*** Block opens ***

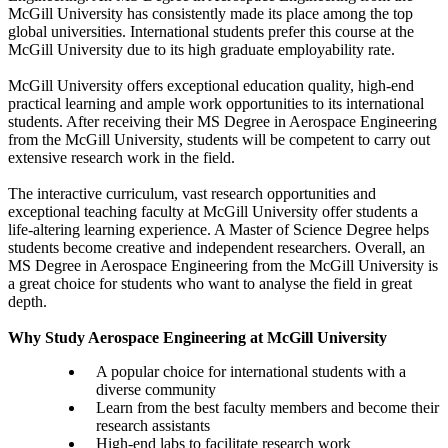
McGill University has consistently made its place among the top
global universities. International students prefer this course at the
McGill University due to its high graduate employability rate.
McGill University offers exceptional education quality, high-end
practical learning and ample work opportunities to its international
students. After receiving their MS Degree in Aerospace Engineering
from the McGill University, students will be competent to carry out
extensive research work in the field.
The interactive curriculum, vast research opportunities and
exceptional teaching faculty at McGill University offer students a
life-altering learning experience. A Master of Science Degree helps
students become creative and independent researchers. Overall, an
MS Degree in Aerospace Engineering from the McGill University is
a great choice for students who want to analyse the field in great
depth.
Why Study Aerospace Engineering at McGill University
A popular choice for international students with a
diverse community
Learn from the best faculty members and become their
research assistants
High-end labs to facilitate research work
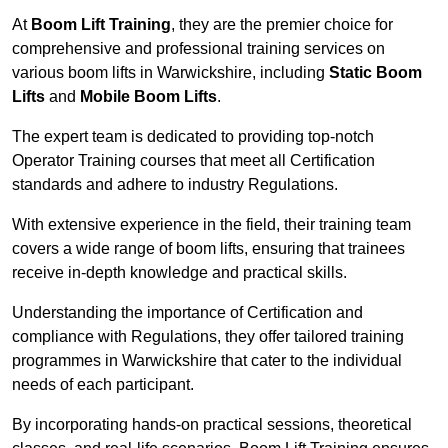
At
Boom Lift Training
, they are the premier choice for
comprehensive and professional training services on
various boom lifts in Warwickshire, including
Static Boom
Lifts
and
Mobile Boom Lifts
.
The expert team is dedicated to providing top-notch
Operator Training courses that meet all Certification
standards and adhere to industry Regulations.
With extensive experience in the field, their training team
covers a wide range of boom lifts, ensuring that trainees
receive in-depth knowledge and practical skills.
Understanding the importance of Certification and
compliance with Regulations, they offer tailored training
programmes in Warwickshire that cater to the individual
needs of each participant.
By incorporating hands-on practical sessions, theoretical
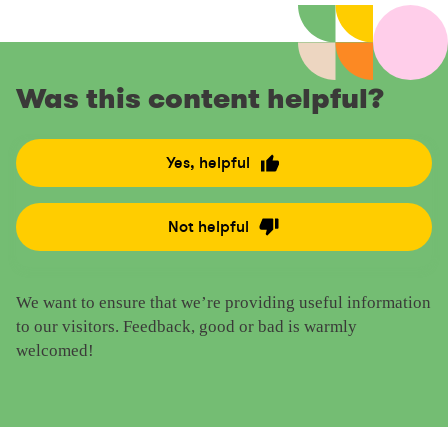
Was this content helpful?
Yes, helpful
R
a
t
Not helpful
R
e
a
t
t
h
We want to ensure that we’re providing useful information
e
i
to our visitors. Feedback, good or bad is warmly
t
s
welcomed!
h
c
i
o
s
n
c
t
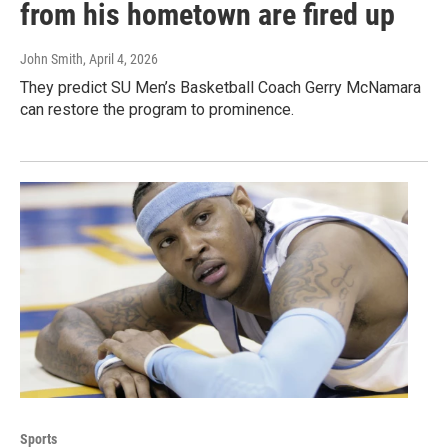
from his hometown are fired up
John Smith
, April 4, 2026
They predict SU Men’s Basketball Coach Gerry McNamara
can restore the program to prominence.
Sports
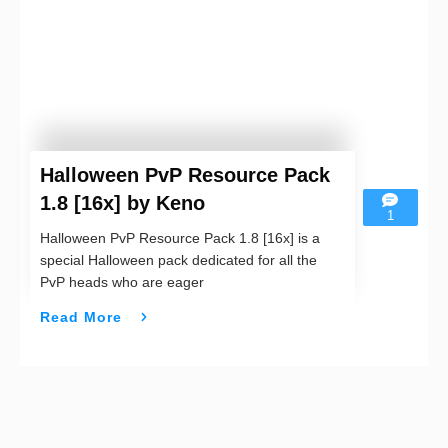
Halloween PvP Resource Pack
1.8 [16x] by Keno
1
Halloween PvP Resource Pack 1.8 [16x] is a
special Halloween pack dedicated for all the
PvP heads who are eager
Read More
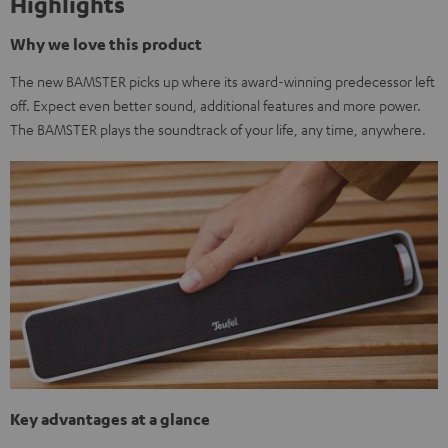
Highlights
Why we love this product
The new BAMSTER picks up where its award-winning predecessor left
off. Expect even better sound, additional features and more power.
The BAMSTER plays the soundtrack of your life, any time, anywhere.
Key advantages at a glance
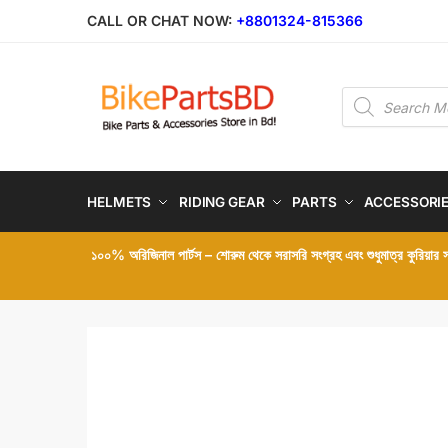
Skip
Skip
CALL OR CHAT NOW:
+8801324-815366
to
to
navigation
content
Products
search
HELMETS
RIDING GEAR
PARTS
ACCESSORI
১০০% অরিজিনাল পার্টস – শোরুম থেকে সরাসরি সংগ্রহ এবং শুধুমাত্র কুরিয়ার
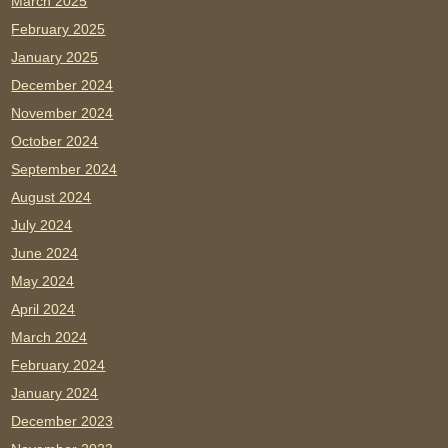
March 2025
February 2025
January 2025
December 2024
November 2024
October 2024
September 2024
August 2024
July 2024
June 2024
May 2024
April 2024
March 2024
February 2024
January 2024
December 2023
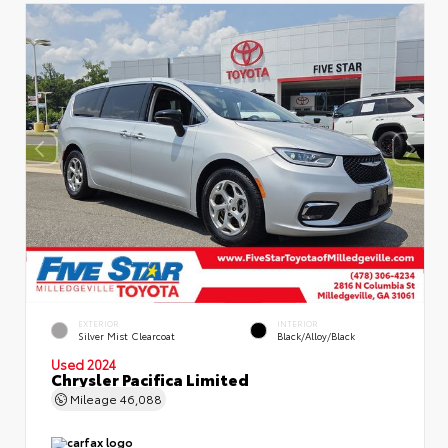
EXTERIOR
INTERIOR
Silver Mist Clearcoat
Black/Alloy/Black
Used 2024
Chrysler Pacifica Limited
Mileage
46,088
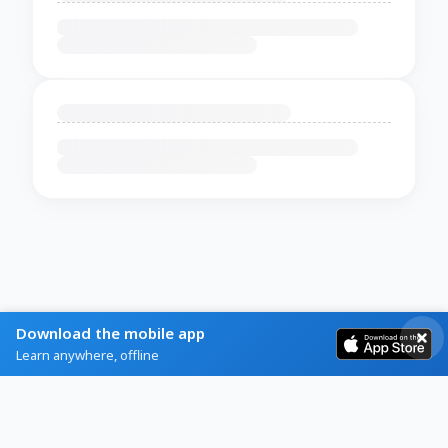
Download the mobile app
Learn anywhere, offline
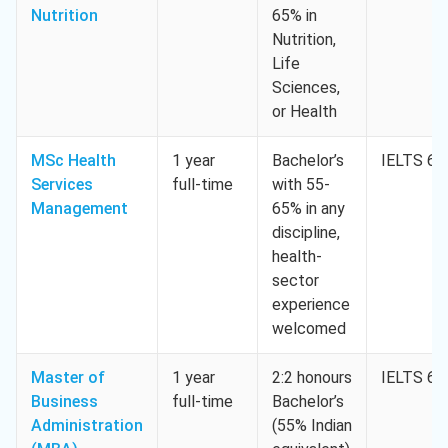
Nutrition
65% in
Nutrition,
Life
Sciences,
or Health
MSc Health
1 year
Bachelor’s
IELTS 6.5
Services
full-time
with 55-
Management
65% in any
discipline,
health-
sector
experience
welcomed
Master of
1 year
2:2 honours
IELTS 6.5
Business
full-time
Bachelor’s
Administration
(55% Indian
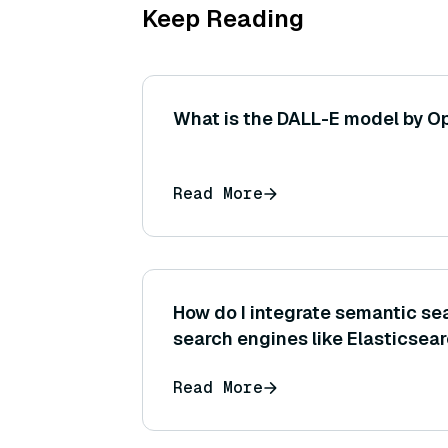
Keep Reading
What is the DALL-E model by O
Read More
How do I integrate semantic sea
search engines like Elasticsea
Read More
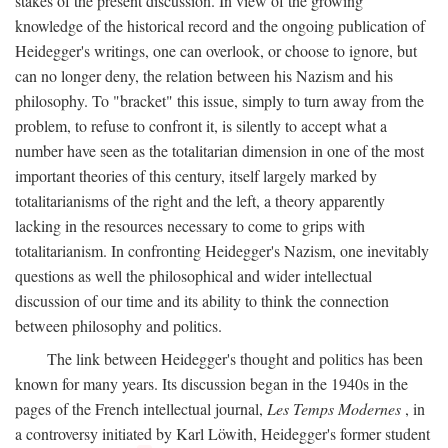
stakes of the present discussion. In view of the growing
knowledge of the historical record and the ongoing publication of
Heidegger's writings, one can overlook, or choose to ignore, but
can no longer deny, the relation between his Nazism and his
philosophy. To "bracket" this issue, simply to turn away from the
problem, to refuse to confront it, is silently to accept what a
number have seen as the totalitarian dimension in one of the most
important theories of this century, itself largely marked by
totalitarianisms of the right and the left, a theory apparently
lacking in the resources necessary to come to grips with
totalitarianism. In confronting Heidegger's Nazism, one inevitably
questions as well the philosophical and wider intellectual
discussion of our time and its ability to think the connection
between philosophy and politics.
The link between Heidegger's thought and politics has been
known for many years. Its discussion began in the 1940s in the
pages of the French intellectual journal,
Les Temps Modernes
, in
a controversy initiated by Karl Löwith, Heidegger's former student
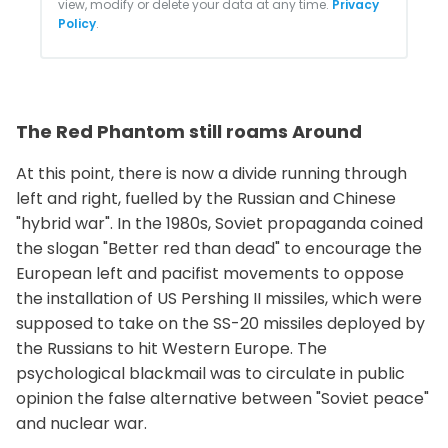
view, modify or delete your data at any time.
Privacy
Policy
.
The Red Phantom still roams Around
At this point, there is now a divide running through
left and right, fuelled by the Russian and Chinese
"hybrid war". In the 1980s, Soviet propaganda coined
the slogan "Better red than dead" to encourage the
European left and pacifist movements to oppose
the installation of US Pershing II missiles, which were
supposed to take on the SS-20 missiles deployed by
the Russians to hit Western Europe. The
psychological blackmail was to circulate in public
opinion the false alternative between "Soviet peace"
and nuclear war.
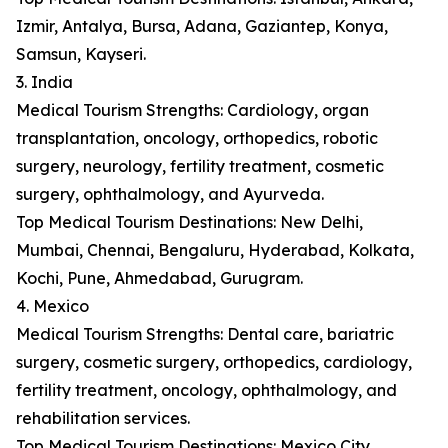
Izmir, Antalya, Bursa, Adana, Gaziantep, Konya,
Samsun, Kayseri.
3. India
Medical Tourism Strengths: Cardiology, organ
transplantation, oncology, orthopedics, robotic
surgery, neurology, fertility treatment, cosmetic
surgery, ophthalmology, and Ayurveda.
Top Medical Tourism Destinations: New Delhi,
Mumbai, Chennai, Bengaluru, Hyderabad, Kolkata,
Kochi, Pune, Ahmedabad, Gurugram.
4. Mexico
Medical Tourism Strengths: Dental care, bariatric
surgery, cosmetic surgery, orthopedics, cardiology,
fertility treatment, oncology, ophthalmology, and
rehabilitation services.
Top Medical Tourism Destinations: Mexico City,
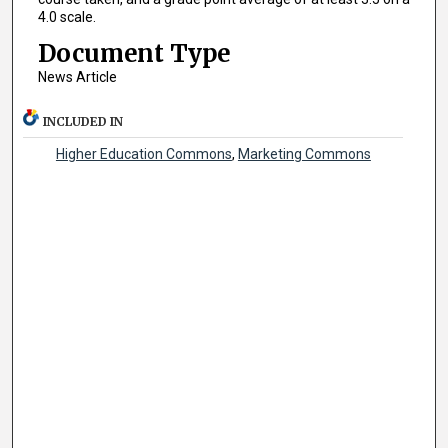
4.0 scale.
Document Type
News Article
INCLUDED IN
Higher Education Commons
,
Marketing Commons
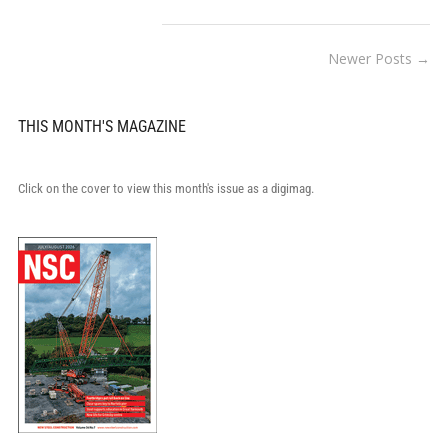
Newer Posts →
THIS MONTH'S MAGAZINE
Click on the cover to view this month's issue as a digimag.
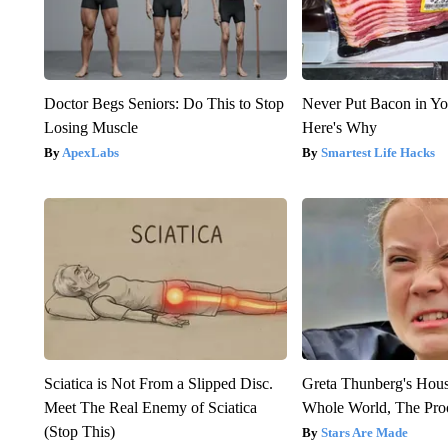
Doctor Begs Seniors: Do This to Stop
Never Put Bacon in Yo
Losing Muscle
Here's Why
ApexLabs
Smartest Life Hacks
Sciatica is Not From a Slipped Disc.
Greta Thunberg's Hou
Meet The Real Enemy of Sciatica
Whole World, The Proo
(Stop This)
Stars Are Made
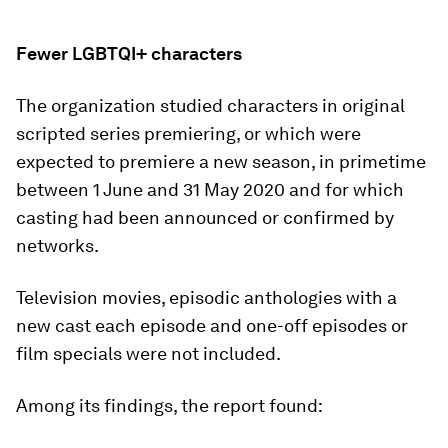
Fewer LGBTQI+ characters
The organization studied characters in original
scripted series premiering, or which were
expected to premiere a new season, in primetime
between 1 June and 31 May 2020 and for which
casting had been announced or confirmed by
networks.
Television movies, episodic anthologies with a
new cast each episode and one-off episodes or
film specials were not included.
Among its findings, the report found:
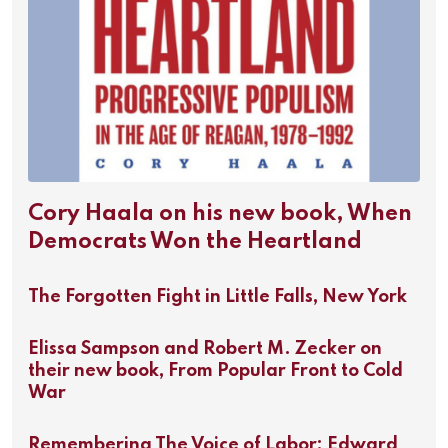
Cory Haala on his new book, When
Democrats Won the Heartland
The Forgotten Fight in Little Falls, New York
Elissa Sampson and Robert M. Zecker on
their new book, From Popular Front to Cold
War
Remembering The Voice of Labor: Edward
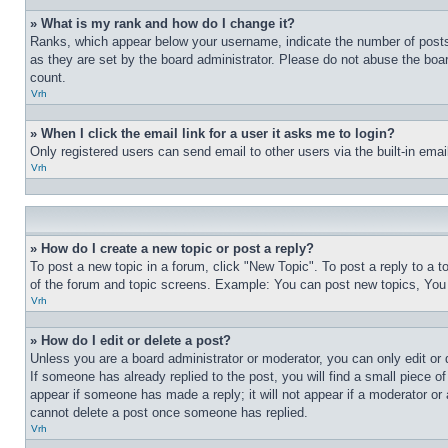
» What is my rank and how do I change it?
Ranks, which appear below your username, indicate the number of posts 
as they are set by the board administrator. Please do not abuse the board
count.
Vrh
» When I click the email link for a user it asks me to login?
Only registered users can send email to other users via the built-in ema
Vrh
» How do I create a new topic or post a reply?
To post a new topic in a forum, click "New Topic". To post a reply to a 
of the forum and topic screens. Example: You can post new topics, You
Vrh
» How do I edit or delete a post?
Unless you are a board administrator or moderator, you can only edit or 
If someone has already replied to the post, you will find a small piece of
appear if someone has made a reply; it will not appear if a moderator or
cannot delete a post once someone has replied.
Vrh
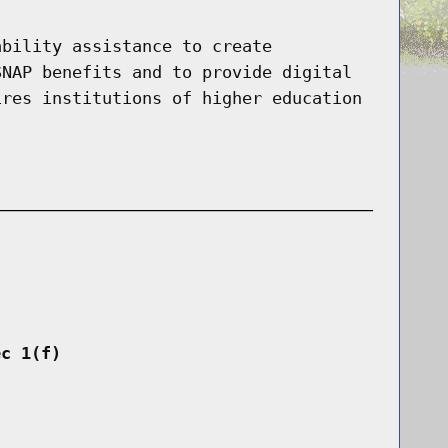
ability assistance to create
SNAP benefits and to provide digital
ires institutions of higher education
ec 1(f)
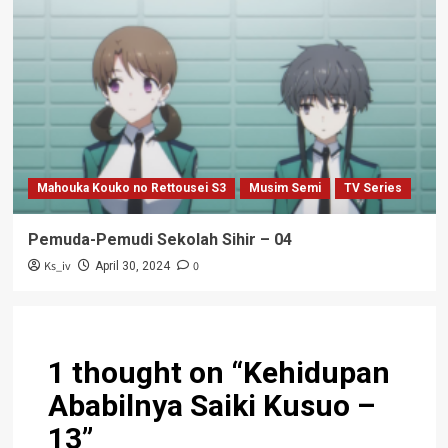
Mahouka Kouko no Rettousei S3
Musim Semi
TV Series
Pemuda-Pemudi Sekolah Sihir – 04
Ks_iv
0
April 30, 2024
1 thought on “
Kehidupan
Ababilnya Saiki Kusuo –
13
”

*** Block closes ***

**WHAT NEEDS TO BE DONE**
For this exercise, set down the lines in the entries above from the one with "How do I integrate semantic sea" through the one with "can no longer" exactly as written, without any pictures.

**COMPLETED TASK**
How do I integrate semantic sea
search engines like Elasticsea
Read More
stakes of the present discussion. In view of the growing
knowledge of the historical record and the ongoing publication of
Heidegger's writings, one can overlook, or choose to ignore, but
can no longer deny, the relation between his Nazism and his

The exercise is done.